Structured page parsing data:
-- Opening Marker --

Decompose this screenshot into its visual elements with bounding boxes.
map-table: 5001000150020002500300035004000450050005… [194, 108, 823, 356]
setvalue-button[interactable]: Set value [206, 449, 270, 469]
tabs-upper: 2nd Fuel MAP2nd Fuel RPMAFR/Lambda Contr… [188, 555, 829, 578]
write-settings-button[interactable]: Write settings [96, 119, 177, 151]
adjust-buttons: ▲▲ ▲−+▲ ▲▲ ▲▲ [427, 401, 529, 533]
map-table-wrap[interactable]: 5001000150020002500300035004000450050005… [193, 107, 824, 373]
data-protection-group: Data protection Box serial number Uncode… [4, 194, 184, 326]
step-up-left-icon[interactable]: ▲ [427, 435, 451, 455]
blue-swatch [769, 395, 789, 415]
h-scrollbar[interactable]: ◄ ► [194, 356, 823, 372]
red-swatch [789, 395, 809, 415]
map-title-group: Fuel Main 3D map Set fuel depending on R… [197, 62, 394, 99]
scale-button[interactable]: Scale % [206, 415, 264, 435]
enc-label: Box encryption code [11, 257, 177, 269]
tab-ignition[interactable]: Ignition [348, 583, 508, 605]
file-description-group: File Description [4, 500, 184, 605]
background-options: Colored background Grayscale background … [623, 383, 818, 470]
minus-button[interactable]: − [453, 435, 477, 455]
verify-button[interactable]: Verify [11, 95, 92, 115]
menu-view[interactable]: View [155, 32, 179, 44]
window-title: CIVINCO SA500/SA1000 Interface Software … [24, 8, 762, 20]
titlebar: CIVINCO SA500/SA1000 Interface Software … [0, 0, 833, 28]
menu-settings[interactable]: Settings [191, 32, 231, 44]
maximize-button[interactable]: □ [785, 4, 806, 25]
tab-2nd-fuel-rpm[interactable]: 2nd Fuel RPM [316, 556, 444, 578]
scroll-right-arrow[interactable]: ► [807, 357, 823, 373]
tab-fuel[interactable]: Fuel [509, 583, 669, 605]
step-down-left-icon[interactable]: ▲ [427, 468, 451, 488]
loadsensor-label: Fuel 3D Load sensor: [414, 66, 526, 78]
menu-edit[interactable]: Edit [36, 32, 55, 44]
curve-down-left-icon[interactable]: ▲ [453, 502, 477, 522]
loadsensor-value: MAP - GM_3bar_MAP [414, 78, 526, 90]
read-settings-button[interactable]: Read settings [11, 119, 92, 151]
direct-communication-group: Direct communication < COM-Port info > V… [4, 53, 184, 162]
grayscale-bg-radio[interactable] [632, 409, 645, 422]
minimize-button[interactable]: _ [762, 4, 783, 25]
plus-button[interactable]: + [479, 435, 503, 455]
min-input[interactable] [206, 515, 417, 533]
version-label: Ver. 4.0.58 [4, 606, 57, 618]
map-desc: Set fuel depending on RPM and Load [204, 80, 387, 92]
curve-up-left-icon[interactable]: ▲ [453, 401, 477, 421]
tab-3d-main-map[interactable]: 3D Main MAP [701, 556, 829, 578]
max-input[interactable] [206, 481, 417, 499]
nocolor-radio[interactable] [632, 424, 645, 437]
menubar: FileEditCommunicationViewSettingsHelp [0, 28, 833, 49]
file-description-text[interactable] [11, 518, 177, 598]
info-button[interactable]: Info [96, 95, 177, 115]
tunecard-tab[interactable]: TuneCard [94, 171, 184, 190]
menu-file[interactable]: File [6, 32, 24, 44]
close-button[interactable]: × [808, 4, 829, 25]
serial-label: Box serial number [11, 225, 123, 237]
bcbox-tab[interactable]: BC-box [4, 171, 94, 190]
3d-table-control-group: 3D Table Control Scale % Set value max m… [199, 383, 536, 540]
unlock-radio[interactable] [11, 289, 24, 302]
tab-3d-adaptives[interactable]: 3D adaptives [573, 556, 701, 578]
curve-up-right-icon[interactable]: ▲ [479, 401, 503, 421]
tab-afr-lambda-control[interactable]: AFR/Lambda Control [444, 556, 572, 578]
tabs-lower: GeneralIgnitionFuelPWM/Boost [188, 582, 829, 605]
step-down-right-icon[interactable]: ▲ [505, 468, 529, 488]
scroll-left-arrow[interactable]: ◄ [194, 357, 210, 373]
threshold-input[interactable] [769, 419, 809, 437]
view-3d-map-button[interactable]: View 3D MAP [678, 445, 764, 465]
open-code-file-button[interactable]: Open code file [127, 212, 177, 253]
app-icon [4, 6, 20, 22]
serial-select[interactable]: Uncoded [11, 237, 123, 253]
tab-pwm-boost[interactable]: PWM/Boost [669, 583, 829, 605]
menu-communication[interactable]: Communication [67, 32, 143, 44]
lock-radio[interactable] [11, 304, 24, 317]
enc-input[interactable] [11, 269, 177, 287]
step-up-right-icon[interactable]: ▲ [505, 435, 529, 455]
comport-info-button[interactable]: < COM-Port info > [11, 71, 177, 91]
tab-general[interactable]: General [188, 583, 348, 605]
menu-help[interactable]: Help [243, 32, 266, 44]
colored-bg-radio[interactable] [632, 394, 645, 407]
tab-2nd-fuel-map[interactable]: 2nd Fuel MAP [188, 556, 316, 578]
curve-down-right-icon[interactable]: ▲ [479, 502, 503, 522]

-- Closing Marker --

Each entry above needs to be output exactly.

Decompose this screenshot into its visual elements with bounding boxes.
map-table: 5001000150020002500300035004000450050005… [194, 108, 823, 356]
setvalue-button[interactable]: Set value [206, 449, 270, 469]
tabs-upper: 2nd Fuel MAP2nd Fuel RPMAFR/Lambda Contr… [188, 555, 829, 578]
write-settings-button[interactable]: Write settings [96, 119, 177, 151]
adjust-buttons: ▲▲ ▲−+▲ ▲▲ ▲▲ [427, 401, 529, 533]
map-table-wrap[interactable]: 5001000150020002500300035004000450050005… [193, 107, 824, 373]
data-protection-group: Data protection Box serial number Uncode… [4, 194, 184, 326]
step-up-left-icon[interactable]: ▲ [427, 435, 451, 455]
blue-swatch [769, 395, 789, 415]
h-scrollbar[interactable]: ◄ ► [194, 356, 823, 372]
red-swatch [789, 395, 809, 415]
map-title-group: Fuel Main 3D map Set fuel depending on R… [197, 62, 394, 99]
scale-button[interactable]: Scale % [206, 415, 264, 435]
enc-label: Box encryption code [11, 257, 177, 269]
tab-ignition[interactable]: Ignition [348, 583, 508, 605]
file-description-group: File Description [4, 500, 184, 605]
background-options: Colored background Grayscale background … [623, 383, 818, 470]
minus-button[interactable]: − [453, 435, 477, 455]
verify-button[interactable]: Verify [11, 95, 92, 115]
menu-view[interactable]: View [155, 32, 179, 44]
window-title: CIVINCO SA500/SA1000 Interface Software … [24, 8, 762, 20]
titlebar: CIVINCO SA500/SA1000 Interface Software … [0, 0, 833, 28]
menu-settings[interactable]: Settings [191, 32, 231, 44]
maximize-button[interactable]: □ [785, 4, 806, 25]
tab-2nd-fuel-rpm[interactable]: 2nd Fuel RPM [316, 556, 444, 578]
scroll-right-arrow[interactable]: ► [807, 357, 823, 373]
tab-fuel[interactable]: Fuel [509, 583, 669, 605]
step-down-left-icon[interactable]: ▲ [427, 468, 451, 488]
loadsensor-label: Fuel 3D Load sensor: [414, 66, 526, 78]
menu-edit[interactable]: Edit [36, 32, 55, 44]
curve-down-left-icon[interactable]: ▲ [453, 502, 477, 522]
loadsensor-value: MAP - GM_3bar_MAP [414, 78, 526, 90]
read-settings-button[interactable]: Read settings [11, 119, 92, 151]
direct-communication-group: Direct communication < COM-Port info > V… [4, 53, 184, 162]
grayscale-bg-radio[interactable] [632, 409, 645, 422]
minimize-button[interactable]: _ [762, 4, 783, 25]
plus-button[interactable]: + [479, 435, 503, 455]
min-input[interactable] [206, 515, 417, 533]
version-label: Ver. 4.0.58 [4, 606, 57, 618]
map-desc: Set fuel depending on RPM and Load [204, 80, 387, 92]
curve-up-left-icon[interactable]: ▲ [453, 401, 477, 421]
tab-3d-main-map[interactable]: 3D Main MAP [701, 556, 829, 578]
max-input[interactable] [206, 481, 417, 499]
nocolor-radio[interactable] [632, 424, 645, 437]
menubar: FileEditCommunicationViewSettingsHelp [0, 28, 833, 49]
file-description-text[interactable] [11, 518, 177, 598]
info-button[interactable]: Info [96, 95, 177, 115]
tunecard-tab[interactable]: TuneCard [94, 171, 184, 190]
menu-file[interactable]: File [6, 32, 24, 44]
close-button[interactable]: × [808, 4, 829, 25]
serial-label: Box serial number [11, 225, 123, 237]
bcbox-tab[interactable]: BC-box [4, 171, 94, 190]
3d-table-control-group: 3D Table Control Scale % Set value max m… [199, 383, 536, 540]
unlock-radio[interactable] [11, 289, 24, 302]
tab-3d-adaptives[interactable]: 3D adaptives [573, 556, 701, 578]
curve-up-right-icon[interactable]: ▲ [479, 401, 503, 421]
tab-afr-lambda-control[interactable]: AFR/Lambda Control [444, 556, 572, 578]
tabs-lower: GeneralIgnitionFuelPWM/Boost [188, 582, 829, 605]
step-down-right-icon[interactable]: ▲ [505, 468, 529, 488]
scroll-left-arrow[interactable]: ◄ [194, 357, 210, 373]
threshold-input[interactable] [769, 419, 809, 437]
view-3d-map-button[interactable]: View 3D MAP [678, 445, 764, 465]
open-code-file-button[interactable]: Open code file [127, 212, 177, 253]
app-icon [4, 6, 20, 22]
serial-select[interactable]: Uncoded [11, 237, 123, 253]
tab-pwm-boost[interactable]: PWM/Boost [669, 583, 829, 605]
menu-communication[interactable]: Communication [67, 32, 143, 44]
lock-radio[interactable] [11, 304, 24, 317]
enc-input[interactable] [11, 269, 177, 287]
step-up-right-icon[interactable]: ▲ [505, 435, 529, 455]
comport-info-button[interactable]: < COM-Port info > [11, 71, 177, 91]
tab-general[interactable]: General [188, 583, 348, 605]
menu-help[interactable]: Help [243, 32, 266, 44]
colored-bg-radio[interactable] [632, 394, 645, 407]
tab-2nd-fuel-map[interactable]: 2nd Fuel MAP [188, 556, 316, 578]
curve-down-right-icon[interactable]: ▲ [479, 502, 503, 522]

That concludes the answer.